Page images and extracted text
------------
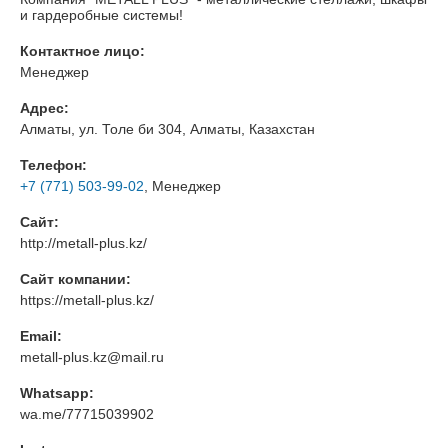
и гардеробные системы!
Контактное лицо:
Менеджер
Адрес:
Алматы, ул. Толе би 304, Алматы, Казахстан
Телефон:
+7 (771) 503-99-02
, Менеджер
Сайт:
http://metall-plus.kz/
Сайт компании:
https://metall-plus.kz/
Email:
metall-plus.kz@mail.ru
Whatsapp:
wa.me/77715039902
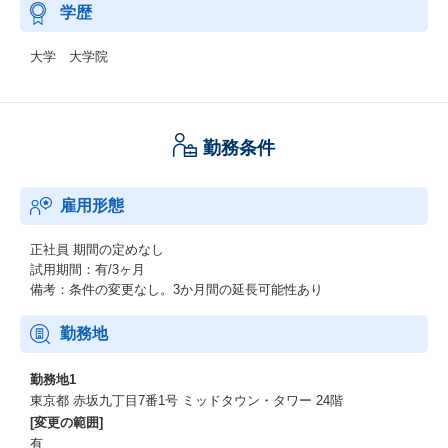
学歴
大学 大学院
勤務条件
雇用形態
正社員
期間の定めなし
試用期間：有/3ヶ月
備考：条件の変更なし。3か月間の延長可能性あり
勤務地
勤務地1
東京都 赤坂九丁目7番1号 ミッドタウン・タワー 24階
[変更の範囲]
有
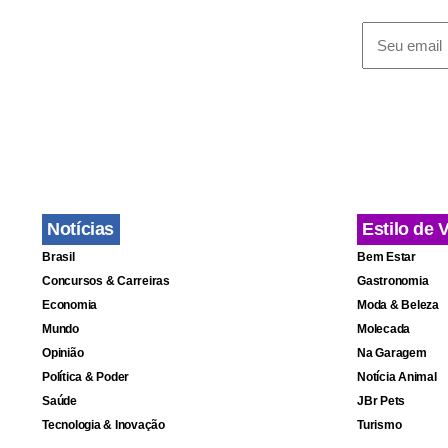
Para vencer
Marcelo Groh
Giuliano e 
esgotadas, 
nesta quart
para os dias
Notícias
Estilo de 
Brasil
Bem Estar
Fa
Concursos & Carreiras
Gastronomia
Economia
Moda & Beleza
Mundo
Molecada
Opinião
Na Garagem
Política & Poder
Notícia Animal
Saúde
JBr Pets
Tecnologia & Inovação
Turismo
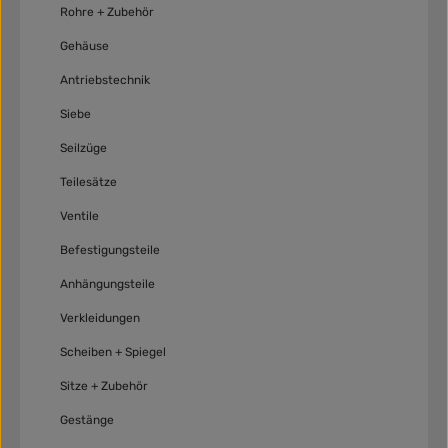
Rohre + Zubehör
Gehäuse
Antriebstechnik
Siebe
Seilzüge
Teilesätze
Ventile
Befestigungsteile
Anhängungsteile
Verkleidungen
Scheiben + Spiegel
Sitze + Zubehör
Gestänge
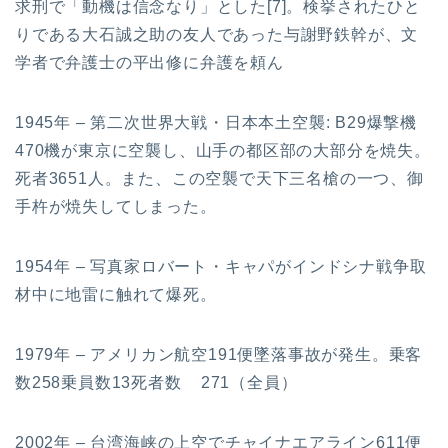
求刑で「動機は信念なり」とした[7]。検挙されたひと
りである大石誠之助の友人であった与謝野鉄幹が、文
学者で弁護士の平出修に弁護を頼ん
1945年 – 第二次世界大戦・日本本土空襲: B29爆撃機
470機が東京に空襲し、山手の都区部の大部分を焼失。
死者3651人。また、この空襲で天下三名槍の一つ、御
手杵が焼失してしまった。
1954年 – 写真家ロバート・キャパがインドシナ戦争取
材中に地雷に触れて爆死。
1979年 – アメリカン航空191便墜落事故が発生。乗客
数258乗員数13死者数 271（全員）
2002年 – 台湾海峡の上空でチャイナエアライン611便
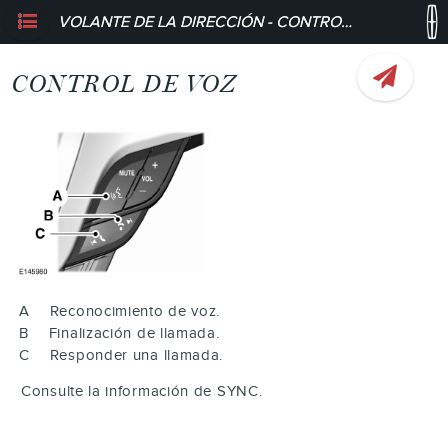
VOLANTE DE LA DIRECCIÓN - CONTROL DE VOZ
CONTROL DE VOZ
A
Reconocimiento de voz.
B
Finalización de llamada.
C
Responder una llamada.
Consulte la información de SYNC.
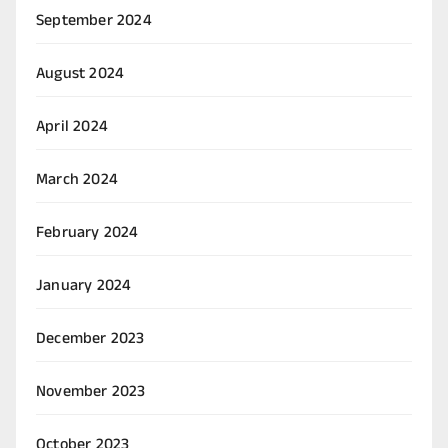
September 2024
August 2024
April 2024
March 2024
February 2024
January 2024
December 2023
November 2023
October 2023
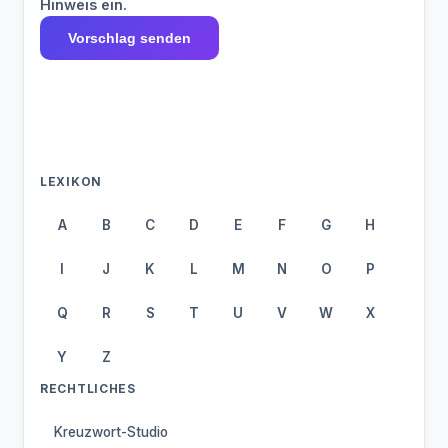
Hinweis ein.
Vorschlag senden
LEXIKON
A
B
C
D
E
F
G
H
I
J
K
L
M
N
O
P
Q
R
S
T
U
V
W
X
Y
Z
RECHTLICHES
Kreuzwort-Studio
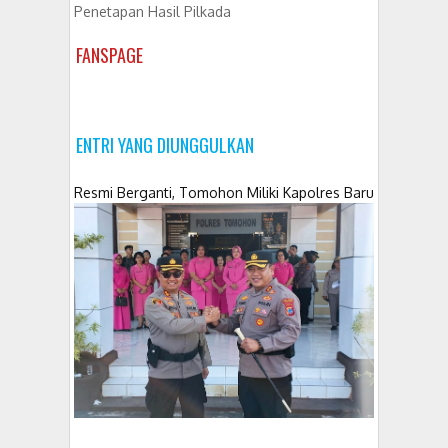
Penetapan Hasil Pilkada
FANSPAGE
ENTRI YANG DIUNGGULKAN
Resmi Berganti, Tomohon Miliki Kapolres Baru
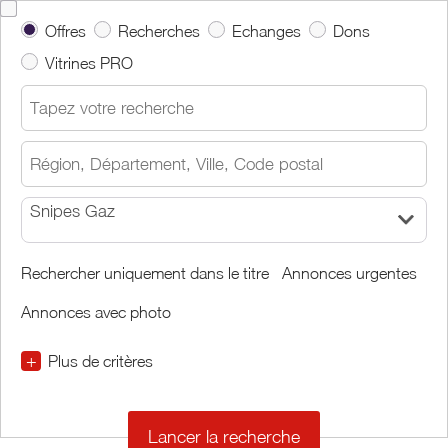
Offres
Recherches
Echanges
Dons
Vitrines PRO
Snipes Gaz
Rechercher uniquement dans le titre
Annonces urgentes
Annonces avec photo
+
Plus de critères
€
€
------------
Scan the entries above for the word "llamada" and collect each line holding it.

*Solution*
Finalización de llamada.
Responder una llamada.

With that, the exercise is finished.